Coy and other business owners and leaders are on board with the program. Seven Arrows Gallery owner Ralph Holloway is also tasked with starting a new creative arts district in Woodland Park.
"We need a more vibrant community here, we need more businesses," said Holloway.
People in the community are getting involved too by going to public meetings being held Monday and Tuesday night at the Ute Pass Cultural Art Center.
"I think it's a good idea," said Woodland Park resident Matthew Allen.
But taking Woodland Park to the next level economically is no easy task. Currently economic leaders are working to fill up some of the vacant spaces on the main drag.
"Sure this is a big task, anything that's worth doing is not going to be done in a short period of time," added Holloway.
That's where the Main Street Initiative comes in.

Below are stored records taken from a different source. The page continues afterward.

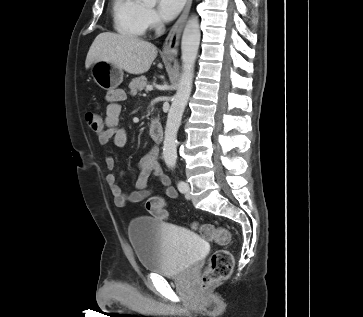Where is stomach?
Wrapping results in <instances>:
<instances>
[{"label": "stomach", "mask_w": 363, "mask_h": 317, "mask_svg": "<svg viewBox=\"0 0 363 317\" xmlns=\"http://www.w3.org/2000/svg\"><path fill=\"white\" fill-rule=\"evenodd\" d=\"M123 70L110 62L98 61L92 64L91 76L102 89L113 90L123 80Z\"/></svg>", "instance_id": "0dacf381"}]
</instances>
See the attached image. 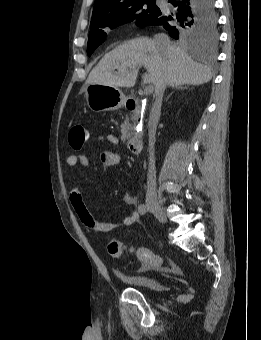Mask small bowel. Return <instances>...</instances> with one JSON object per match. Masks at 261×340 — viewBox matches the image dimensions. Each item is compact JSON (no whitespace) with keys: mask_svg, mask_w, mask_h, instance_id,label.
I'll return each mask as SVG.
<instances>
[{"mask_svg":"<svg viewBox=\"0 0 261 340\" xmlns=\"http://www.w3.org/2000/svg\"><path fill=\"white\" fill-rule=\"evenodd\" d=\"M87 139L105 142L113 146H116L119 143L118 138L113 134L104 133L93 136L88 130ZM100 160L102 164L105 166H114L121 161V154L105 150L101 152ZM67 164L69 166L81 165L82 167L87 168L89 166V159L87 156L75 152L68 156ZM123 200L126 204L130 206H136L137 204L136 198L130 194H126ZM69 201L76 215L83 223V225L94 232L109 233L123 226H131L139 221V211L137 210H134L130 215L124 217L119 221L115 222L97 221L89 211L87 205L85 204L81 189L79 187H73L70 190Z\"/></svg>","mask_w":261,"mask_h":340,"instance_id":"1","label":"small bowel"}]
</instances>
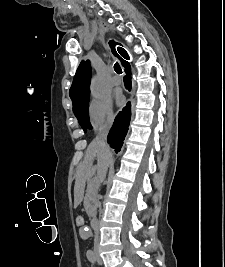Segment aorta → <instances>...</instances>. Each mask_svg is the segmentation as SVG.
<instances>
[{"label": "aorta", "mask_w": 225, "mask_h": 267, "mask_svg": "<svg viewBox=\"0 0 225 267\" xmlns=\"http://www.w3.org/2000/svg\"><path fill=\"white\" fill-rule=\"evenodd\" d=\"M106 91L103 85L95 78L91 84V94L94 98H102Z\"/></svg>", "instance_id": "1"}]
</instances>
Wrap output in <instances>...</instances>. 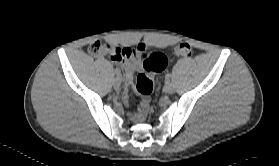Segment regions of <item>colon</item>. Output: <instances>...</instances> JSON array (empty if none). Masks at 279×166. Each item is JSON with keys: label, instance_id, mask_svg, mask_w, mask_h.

The national program has helped in cities across the country, by helping communities get organized and ready to bring in new investors and capital.
"Main Street is an effort that basically shows the region, the community, that we have our fiscal act together to be able to move forward with new growth and development ideas," explained Brian Fleer, the City's Office of Economic & Downtown Development Director.
Allen said as a long time resident of Woodland Park, he thinks the organization and collaboration are some of the most important keys to success.
"But I think it takes a concerted effort, people really working together, saying what are we going to do economically for the community," said Allen. "It's been real scatter shot I think in a lot of ways up until now.">
The focus group meetings being held Monday and Tuesday are a first step.
"Trying to get the community to come together obviously, is always a challenge no matter what you do, I think we've gone past that hurdle," said Holloway.
The Main Street Initiative team is putting together a city assessment and will have a final presentation to community leaders and the public on Tuesday at 6:00pm at the Culture Center.